Each time, one of the first three suggestions out of the consultant's mouth would be that you should maximize your use of software. These are people who spend time in planning offices, and their consistent report was that all of you have unused time-saving features in your software that you've never found the time to uncover and incorporate into your practice. Chances are, you're using one or more older versions or outmoded programs when huge productivity upgrades have been created. But how would you know with so much work on your desk? Who has the time to find out about that stuff?

Often, the audiences would do what I suspect you're doing right now—mentally check out. Advisors would put down their pens, wonder if they should check their phone messages and wait impatiently for more interesting advice that would hopefully involve cutting bonuses and firing somebody.

The entire profession seems to be suffering an advanced case of tech lethargy. We've become numb to the unfolding miracle that is the personal computer on our desks, and curing this may be the biggest productivity and revenue-enhancing opportunity we have in the profession.

TIME FOR T3

We are rapidly approaching one of the most important and beneficial conferences of the year, which annually re-energizes 300 to 500 advisors out of this productivity-destroying malaise: the Technology Tools for Today (T3) Conference, this year in San Diego, Feb. 18-20. For three days a year, T3 manages to bring together all the software vendors in our industry in one place: the paperless office systems and the planning, portfolio tracking, rebalancing and CRM tools, often with the principals of the companies ready to give you quick side-by-side demos of what might help improve your business life. Advisors inevitably leave with a new appreciation for just how much productivity there is to be gained and a new sense of wonder about what that little box can do for one's life and practice.

Since there are roughly 100,000 readers of this column and only about 500 of you will attend T3, I want to devote some space to helping the rest of you capture a little bit of that tech-empowerment feeling. Many of you started in this business at least as far back as the 1980s. (You younger readers should try to imagine, from now to the end of the column, that you've acquired the wisdom and cynicism of your elders and that your staff suspects that you're slightly senile.) Think back to the days when PCs were the coolest and most mysterious business tools you ever saw. All they had were slightly clunky word processing programs like WordStar and a database program called dBase whose user interface consisted of a dot on the screen.

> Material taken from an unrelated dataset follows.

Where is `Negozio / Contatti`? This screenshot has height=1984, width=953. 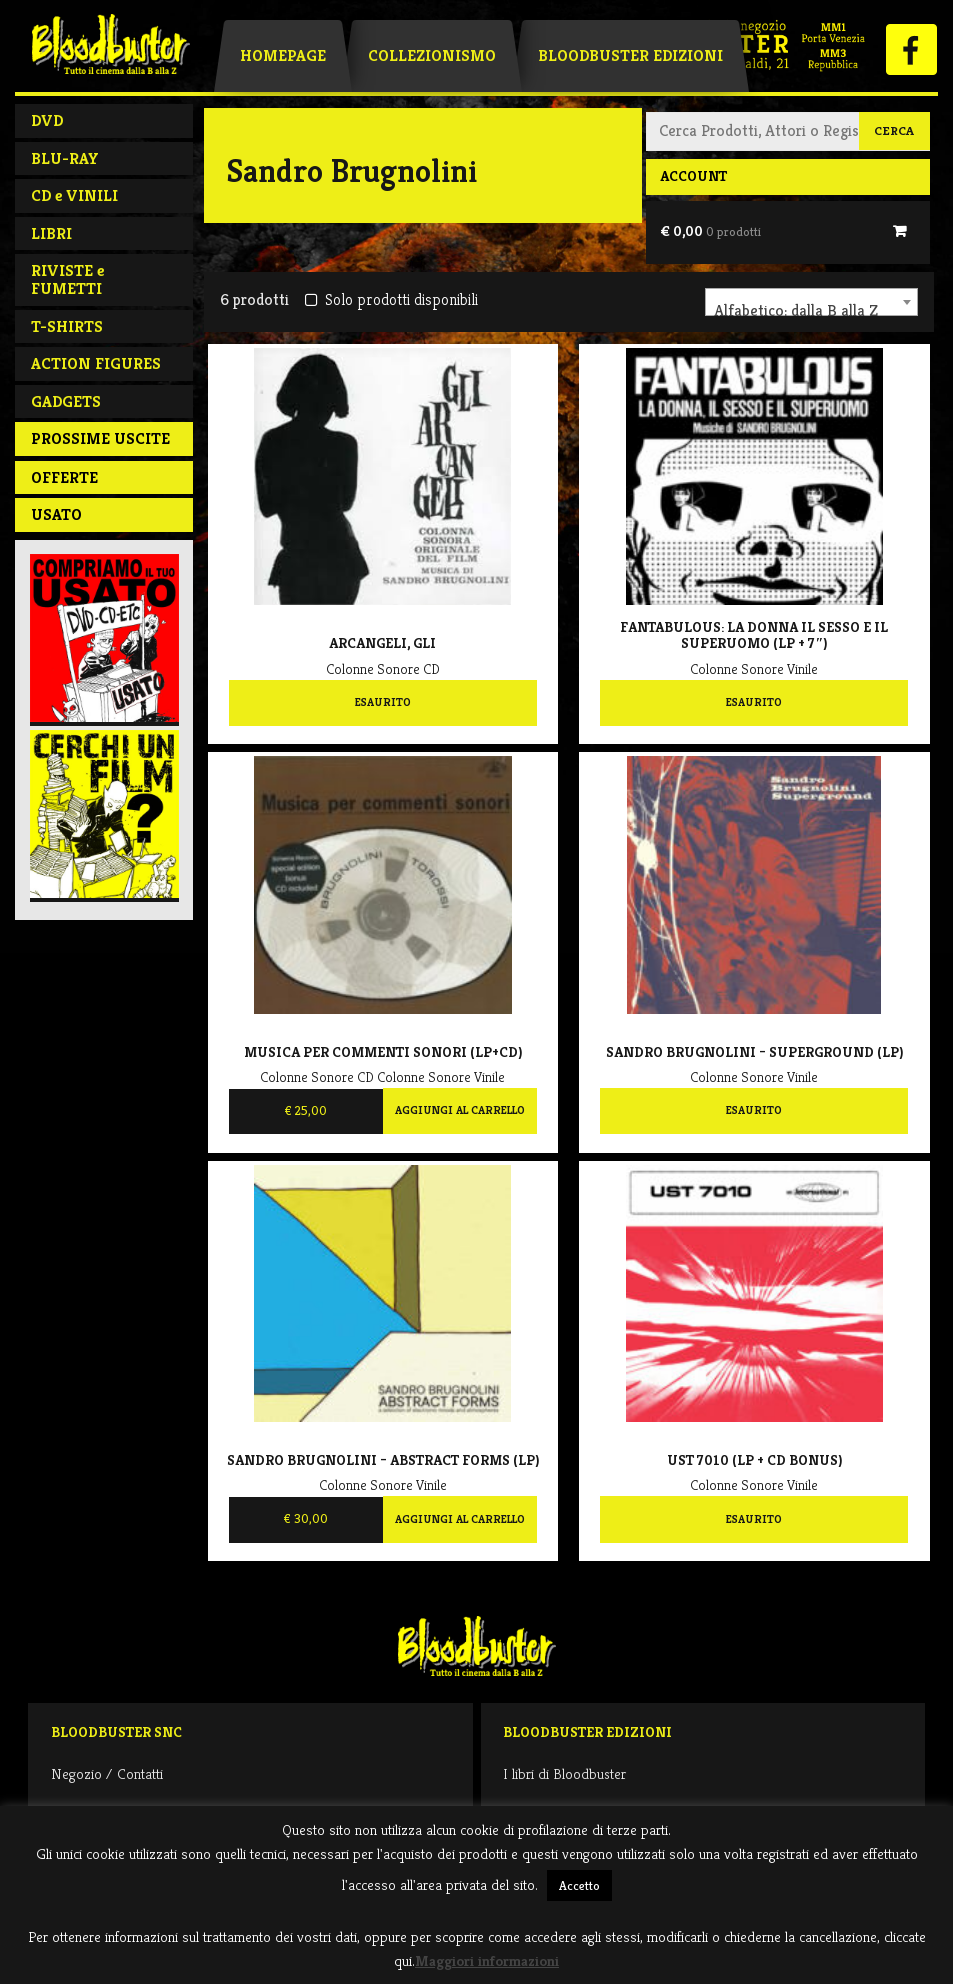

In that simpler age, you could buy financial planning programs that cost $20,000 or more, which would project, at the mere touch of the keyboard, a static rate of return forever into the future, affected by a static, never-changing tax rate. If you wanted to do more customized projections, you could manually enter the same data into a spreadsheet like Lotus 1-2-3.

The productivity gains from not having to retype a letter every time you caught a spelling error and being able to do your retirement projections on-screen instead of with a calculator were beyond enormous. Being able to find client names and addresses in a database rather than somewhere in the filing cabinet seemed revolutionary, and it got even better when you could track the names of clients' children and their various birthdays.

A lot of us at the time thought this computer thing had a bright future. There was talk of creating more automated ways for two computers to share files in a way that would be even more efficient than carrying floppy disks between offices, and we dreamed of the day when a computer could run more than one program at a time. One advisor boldly predicted that someday Monte Carlo software would be used to test your assumptions. Visionaries wrote articles predicting a day in the distant future when you'd be able to share client data between two or three software tools and use your 1,200-baud modem to pull in transaction confirmations and track client portfolios automatically. Wouldn't that be keen!